-- RECORDS SHOWN follows --
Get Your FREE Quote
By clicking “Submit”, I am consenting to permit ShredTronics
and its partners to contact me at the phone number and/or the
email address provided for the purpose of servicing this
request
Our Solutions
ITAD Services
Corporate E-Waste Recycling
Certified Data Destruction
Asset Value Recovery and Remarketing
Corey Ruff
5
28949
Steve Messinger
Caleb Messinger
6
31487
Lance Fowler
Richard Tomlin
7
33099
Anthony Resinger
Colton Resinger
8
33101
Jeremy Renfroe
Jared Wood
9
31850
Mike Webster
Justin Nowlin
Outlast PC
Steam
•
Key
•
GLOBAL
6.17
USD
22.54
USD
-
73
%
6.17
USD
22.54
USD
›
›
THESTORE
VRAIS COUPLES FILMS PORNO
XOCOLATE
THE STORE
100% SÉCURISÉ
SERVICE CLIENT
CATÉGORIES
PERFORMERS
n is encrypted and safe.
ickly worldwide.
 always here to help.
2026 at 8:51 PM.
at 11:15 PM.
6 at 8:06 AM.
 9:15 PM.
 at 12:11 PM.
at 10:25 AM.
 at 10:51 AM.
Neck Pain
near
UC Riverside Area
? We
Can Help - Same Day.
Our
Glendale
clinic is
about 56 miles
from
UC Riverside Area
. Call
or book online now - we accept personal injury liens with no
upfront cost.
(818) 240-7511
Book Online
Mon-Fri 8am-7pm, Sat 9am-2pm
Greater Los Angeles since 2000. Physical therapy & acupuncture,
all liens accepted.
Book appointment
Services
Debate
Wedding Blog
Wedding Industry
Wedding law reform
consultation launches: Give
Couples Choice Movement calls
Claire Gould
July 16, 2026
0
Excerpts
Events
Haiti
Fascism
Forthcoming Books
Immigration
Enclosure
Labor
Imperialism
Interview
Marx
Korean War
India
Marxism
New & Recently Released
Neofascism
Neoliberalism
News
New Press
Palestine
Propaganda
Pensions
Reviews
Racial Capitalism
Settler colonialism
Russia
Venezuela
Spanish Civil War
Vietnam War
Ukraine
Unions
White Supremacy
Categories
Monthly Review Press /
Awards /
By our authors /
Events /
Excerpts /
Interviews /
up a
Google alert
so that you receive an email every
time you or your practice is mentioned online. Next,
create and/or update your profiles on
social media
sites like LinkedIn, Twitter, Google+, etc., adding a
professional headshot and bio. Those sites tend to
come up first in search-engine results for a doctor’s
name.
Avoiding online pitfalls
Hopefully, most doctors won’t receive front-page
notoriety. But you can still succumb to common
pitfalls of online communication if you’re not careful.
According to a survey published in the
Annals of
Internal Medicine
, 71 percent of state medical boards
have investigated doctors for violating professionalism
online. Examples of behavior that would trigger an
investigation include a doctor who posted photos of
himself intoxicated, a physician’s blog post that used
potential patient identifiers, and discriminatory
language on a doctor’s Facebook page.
-- RECORDS SHOWN concluded --
▸ GOAL OF THE EXERCISE: Precisely reproduce the lines of the entries, beginning at the first and ending at the one containing "Steve Messinger". Add nothing.

▸ RESULT:
Get Your FREE Quote
By clicking “Submit”, I am consenting to permit ShredTronics
and its partners to contact me at the phone number and/or the
email address provided for the purpose of servicing this
request
Our Solutions
ITAD Services
Corporate E-Waste Recycling
Certified Data Destruction
Asset Value Recovery and Remarketing
Corey Ruff
5
28949
Steve Messinger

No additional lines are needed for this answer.